= Task goal =
Your job is to return the whole listing unchanged while skipping its images.

= Data to examine =

== Segment start ==

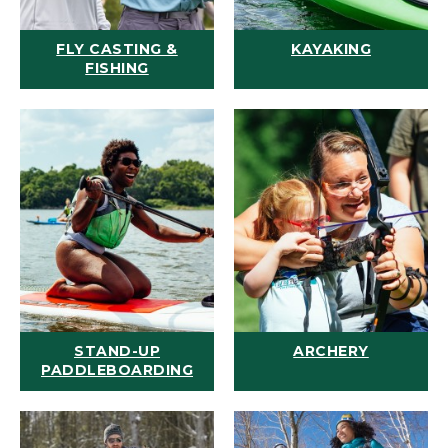
FLY CASTING &
KAYAKING
FISHING
STAND-UP
ARCHERY
PADDLEBOARDING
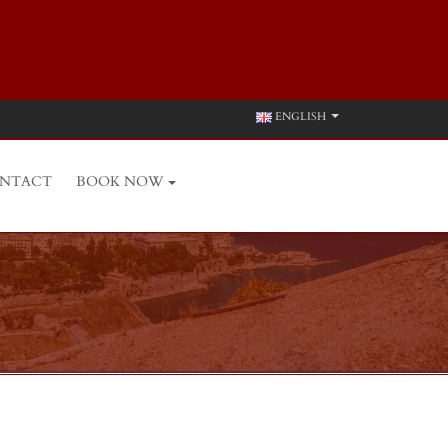
ENGLISH
NTACT
BOOK NOW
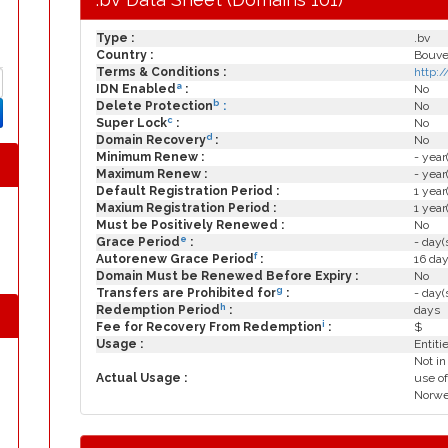
Type :
.bv
Country :
Bouvet
Terms & Conditions :
http:
a
IDN Enabled
:
No
b
Delete Protection
:
No
c
Super Lock
:
No
d
Domain Recovery
:
No
Minimum Renew :
- year
Maximum Renew :
- year
Default Registration Period :
1 year
Maxium Registration Period :
1 year
Must be Positively Renewed :
No
e
Grace Period
:
- day(
f
Autorenew Grace Period
:
16 day
Domain Must be Renewed Before Expiry :
No
g
Transfers are Prohibited for
:
- day(
h
Redemption Period
:
days
i
Fee for Recovery From Redemption
:
$
Usage :
Entiti
Not in
Actual Usage :
use of
Norweg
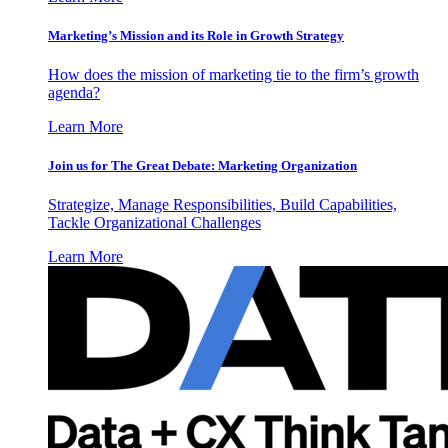
Marketing’s Mission and its Role in Growth Strategy
How does the mission of marketing tie to the firm’s growth
agenda?
Learn More
Join us for The Great Debate: Marketing Organization
Strategize, Manage Responsibilities, Build Capabilities,
Tackle Organizational Challenges
Learn More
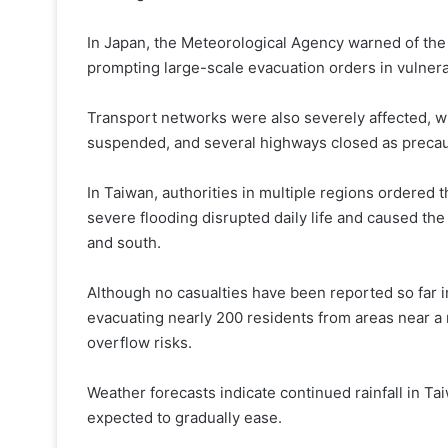
In Japan, the Meteorological Agency warned of the r
prompting large-scale evacuation orders in vulnera
Transport networks were also severely affected, wit
suspended, and several highways closed as preca
In Taiwan, authorities in multiple regions ordered 
severe flooding disrupted daily life and caused the 
and south.
Although no casualties have been reported so far 
evacuating nearly 200 residents from areas near a r
overflow risks.
Weather forecasts indicate continued rainfall in T
expected to gradually ease.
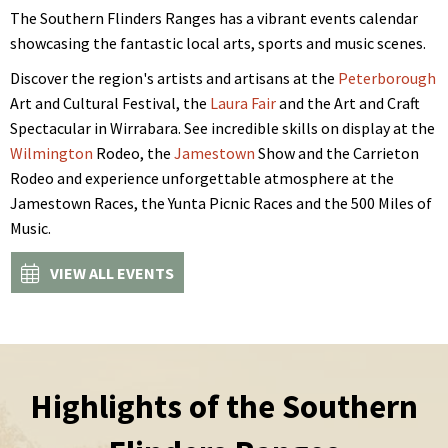
The Southern Flinders Ranges has a vibrant events calendar
showcasing the fantastic local arts, sports and music scenes.
Discover the region's artists and artisans at the
Peterborough
Art and Cultural Festival, the
Laura Fair
and the Art and Craft
Spectacular in Wirrabara. See incredible skills on display at the
Wilmington
Rodeo, the
Jamestown
Show and the Carrieton
Rodeo and experience unforgettable atmosphere at the
Jamestown Races, the Yunta Picnic Races and the 500 Miles of
Music.
VIEW ALL EVENTS
Highlights of the Southern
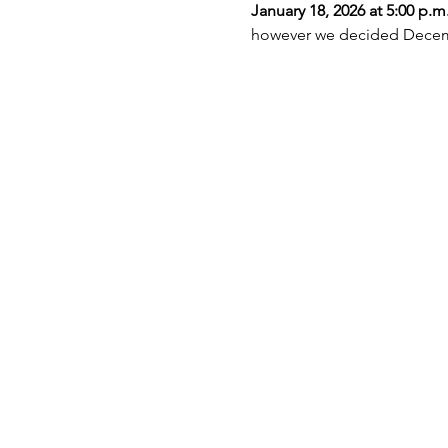
January 18, 2026 at 5:00 p.m
however we decided Decembe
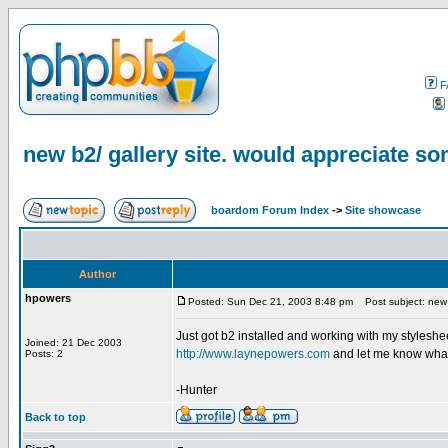
F
new b2/ gallery site. would appreciate s
boardom Forum Index
->
Site showcase
Author
hpowers
Posted: Sun Dec 21, 2003 8:48 pm
Post subject: new 
Just got b2 installed and working with my stylesheet
Joined: 21 Dec 2003
http://www.laynepowers.com
and let me know what y
Posts: 2
-Hunter
Back to top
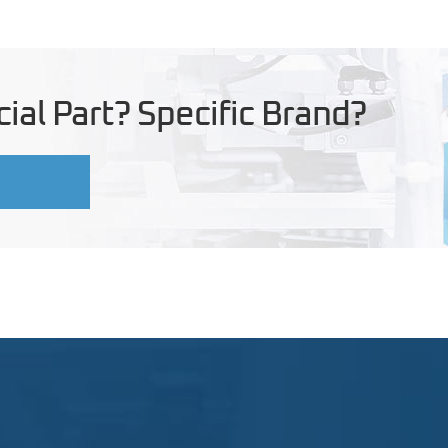
ial Part? Specific Brand?
U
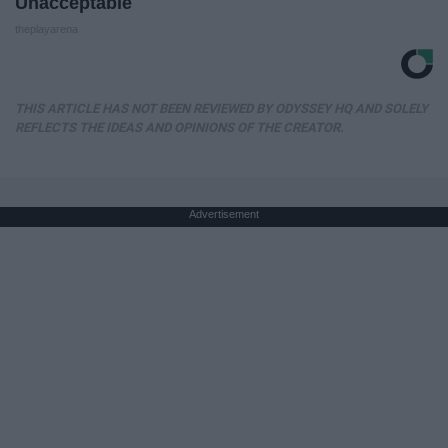
Unacceptable
theplayarena
THIS ARTICLE HAS NOT BEEN REVIEWED BY ODYSSEY HQ AND SOLELY
REFLECTS THE IDEAS AND OPINIONS OF THE CREATOR.
Advertisement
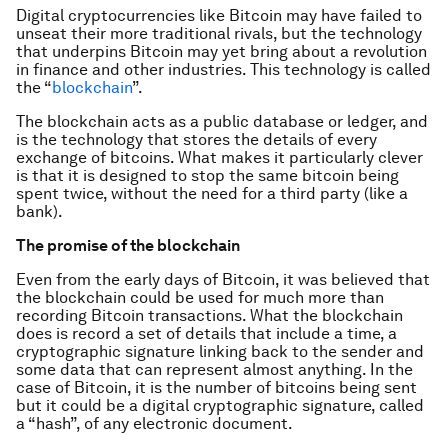
Digital cryptocurrencies like Bitcoin may have failed to
unseat their more traditional rivals, but the technology
that underpins Bitcoin may yet bring about a revolution
in finance and other industries. This technology is called
the “
blockchain
”.
The blockchain acts as a public database or ledger, and
is the technology that stores the details of every
exchange of bitcoins. What makes it particularly clever
is that it is designed to stop the same bitcoin being
spent twice, without the need for a third party (like a
bank).
The promise of the blockchain
Even from the early days of Bitcoin, it was believed that
the blockchain could be used for much more than
recording Bitcoin transactions. What the blockchain
does is record a set of details that include a time, a
cryptographic signature linking back to the sender and
some data that can represent almost anything. In the
case of Bitcoin, it is the number of bitcoins being sent
but it could be a digital cryptographic signature, called
a “hash”, of any electronic document.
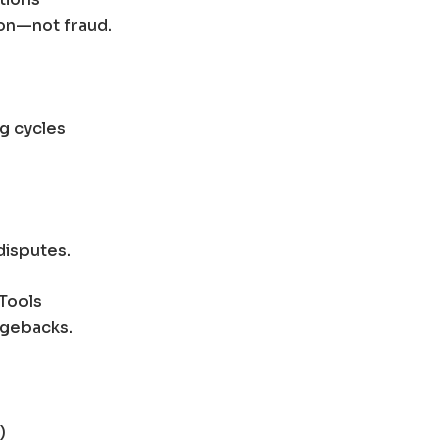
on—not fraud.
ng cycles
disputes.
Tools
rgebacks.
)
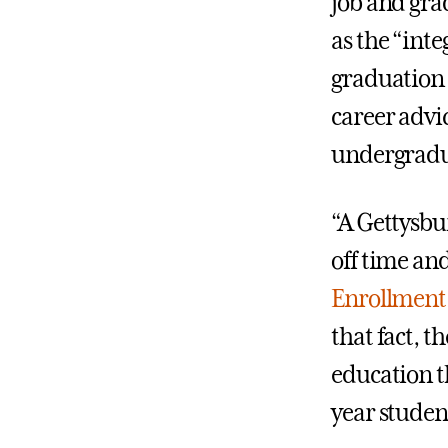
job and gra
as the “int
graduation 
career advi
undergradua
“A Gettysbu
off time and
Enrollment 
that fact, t
education t
year student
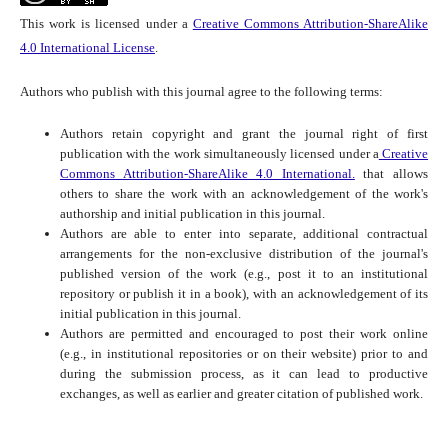
This work is licensed under a
Creative Commons Attribution-ShareAlike
4.0 International License
.
Authors who publish with this journal agree to the following terms:
Authors retain copyright and grant the journal right of first
publication with the work simultaneously licensed under a
Creative
Commons Attribution-ShareAlike 4.0 International.
that allows
others to share the work with an acknowledgement of the work's
authorship and initial publication in this journal.
Authors are able to enter into separate, additional contractual
arrangements for the non-exclusive distribution of the journal's
published version of the work (e.g., post it to an institutional
repository or publish it in a book), with an acknowledgement of its
initial publication in this journal.
Authors are permitted and encouraged to post their work online
(e.g., in institutional repositories or on their website) prior to and
during the submission process, as it can lead to productive
exchanges, as well as earlier and greater citation of published work.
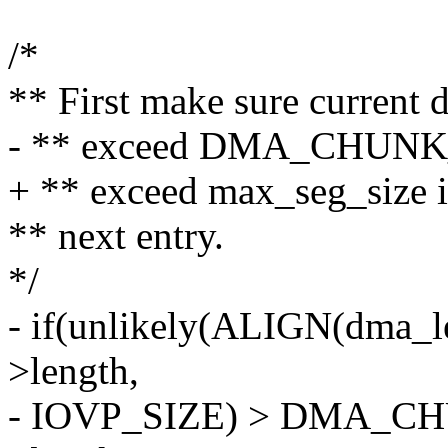
/*
** First make sure current 
- ** exceed DMA_CHUNK_S
+ ** exceed max_seg_size i
** next entry.
*/
- if(unlikely(ALIGN(dma_le
>length,
- IOVP_SIZE) > DMA_C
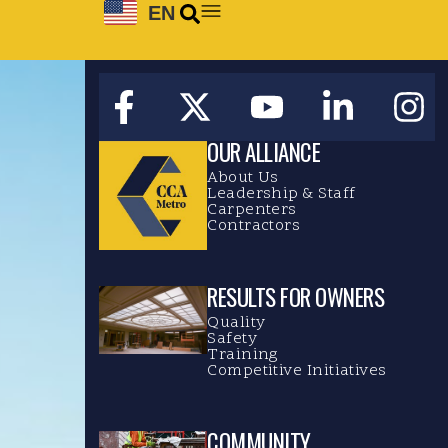
EN
OUR ALLIANCE
About Us
Leadership & Staff
Carpenters
Contractors
RESULTS FOR OWNERS
Quality
Safety
Training
Competitive Initiatives
COMMUNITY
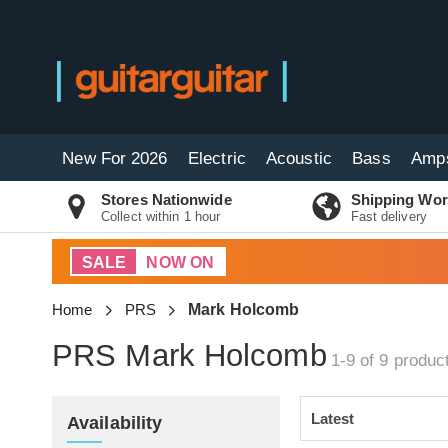
New For 2026
Electric
Acoustic
Bass
Amp
Stores Nationwide
Shipping Wor
Collect within 1 hour
Fast delivery
SALE
NOW ON
Home
PRS
Mark Holcomb
PRS Mark Holcomb
1-9 of 9
produc
Availability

== Segment end ==

= Output of the exercise =
FLY CASTING &
KAYAKING
FISHING
STAND-UP
ARCHERY
PADDLEBOARDING
ENGLISH
NTACT
BOOK NOW
Type :
.bv
Country :
Bouvet
Terms & Conditions :
http:
a
IDN Enabled
:
No
b
Delete Protection
:
No
c
Super Lock
:
No
d
Domain Recovery
:
No
Minimum Renew :
- year
Maximum Renew :
- year
Default Registration Period :
1 year
Maxium Registration Period :
1 year
Must be Positively Renewed :
No
e
Grace Period
:
- day(
f
Autorenew Grace Period
:
16 day
Domain Must be Renewed Before Expiry :
No
g
Transfers are Prohibited for
:
- day(
h
Redemption Period
:
days
i
Fee for Recovery From Redemption
:
$
Usage :
Entiti
Not in
Actual Usage :
use of
Norweg
Marketing’s Mission and its Role in Growth Strategy
How does the mission of marketing tie to the firm’s growth
agenda?
Learn More
Join us for The Great Debate: Marketing Organization
Strategize, Manage Responsibilities, Build Capabilities,
Tackle Organizational Challenges
Learn More
In Japan, the Meteorological Agency warned of the r
prompting large-scale evacuation orders in vulnera
Transport networks were also severely affected, wit
suspended, and several highways closed as preca
In Taiwan, authorities in multiple regions ordered 
severe flooding disrupted daily life and caused the 
and south.
Although no casualties have been reported so far 
evacuating nearly 200 residents from areas near a r
overflow risks.
Weather forecasts indicate continued rainfall in T
expected to gradually ease.
The Southern Flinders Ranges has a vibrant events calendar
showcasing the fantastic local arts, sports and music scenes.
Discover the region's artists and artisans at the
Peterborough
Art and Cultural Festival, the
Laura Fair
and the Art and Craft
Spectacular in Wirrabara. See incredible skills on display at the
Wilmington
Rodeo, the
Jamestown
Show and the Carrieton
Rodeo and experience unforgettable atmosphere at the
Jamestown Races, the Yunta Picnic Races and the 500 Miles of
Music.
VIEW ALL EVENTS
Highlights of the Southern
January 18, 2026 at 5:00 p.m
however we decided Decembe
F
new b2/ gallery site. would appreciate s
boardom Forum Index
->
Site showcase
Author
hpowers
Posted: Sun Dec 21, 2003 8:48 pm
Post subject: new 
Just got b2 installed and working with my stylesheet
Joined: 21 Dec 2003
http://www.laynepowers.com
and let me know what y
Posts: 2
-Hunter
Back to top
ial Part? Specific Brand?
U
Unacceptable
theplayarena
THIS ARTICLE HAS NOT BEEN REVIEWED BY ODYSSEY HQ AND SOLELY
REFLECTS THE IDEAS AND OPINIONS OF THE CREATOR.
Advertisement
Digital cryptocurrencies like Bitcoin may have failed to
unseat their more traditional rivals, but the technology
that underpins Bitcoin may yet bring about a revolution
in finance and other industries. This technology is called
the “
blockchain
”.
The blockchain acts as a public database or ledger, and
is the technology that stores the details of every
exchange of bitcoins. What makes it particularly clever
is that it is designed to stop the same bitcoin being
spent twice, without the need for a third party (like a
bank).
The promise of the blockchain
Even from the early days of Bitcoin, it was believed that
the blockchain could be used for much more than
recording Bitcoin transactions. What the blockchain
does is record a set of details that include a time, a
cryptographic signature linking back to the sender and
some data that can represent almost anything. In the
case of Bitcoin, it is the number of bitcoins being sent
but it could be a digital cryptographic signature, called
a “hash”, of any electronic document.
on—not fraud.
ng cycles
disputes.
Tools
rgebacks.
)
job and gra
as the “int
graduation 
career advi
undergradua
“A Gettysbu
off time and
Enrollment 
that fact, t
education t
year student
This work is licensed under a
Creative Commons Attribution-ShareAlike
4.0 International License
.
Authors who publish with this journal agree to the following terms:
Authors retain copyright and grant the journal right of first
publication with the work simultaneously licensed under a
Creative
Commons Attribution-ShareAlike 4.0 International.
that allows
others to share the work with an acknowledgement of the work's
authorship and initial publication in this journal.
Authors are able to enter into separate, additional contractual
arrangements for the non-exclusive distribution of the journal's
published version of the work (e.g., post it to an institutional
repository or publish it in a book), with an acknowledgement of its
initial publication in this journal.
Authors are permitted and encouraged to post their work online
(e.g., in institutional repositories or on their website) prior to and
during the submission process, as it can lead to productive
exchanges, as well as earlier and greater citation of published work.
/*
** First make sure current 
- ** exceed DMA_CHUNK_S
+ ** exceed max_seg_size i
** next entry.
*/
- if(unlikely(ALIGN(dma_le
>length,
- IOVP_SIZE) > DMA_C
EN
OUR ALLIANCE
About Us
Leadership & Staff
Carpenters
Contractors
RESULTS FOR OWNERS
Quality
Safety
Training
Competitive Initiatives
COMMUNITY
New For 2026
Electric
Acoustic
Bass
Amp
Stores Nationwide
Shipping Wor
Collect within 1 hour
Fast delivery
SALE
NOW ON
Home
PRS
Mark Holcomb
PRS Mark Holcomb
1-9 of 9
produc
Availability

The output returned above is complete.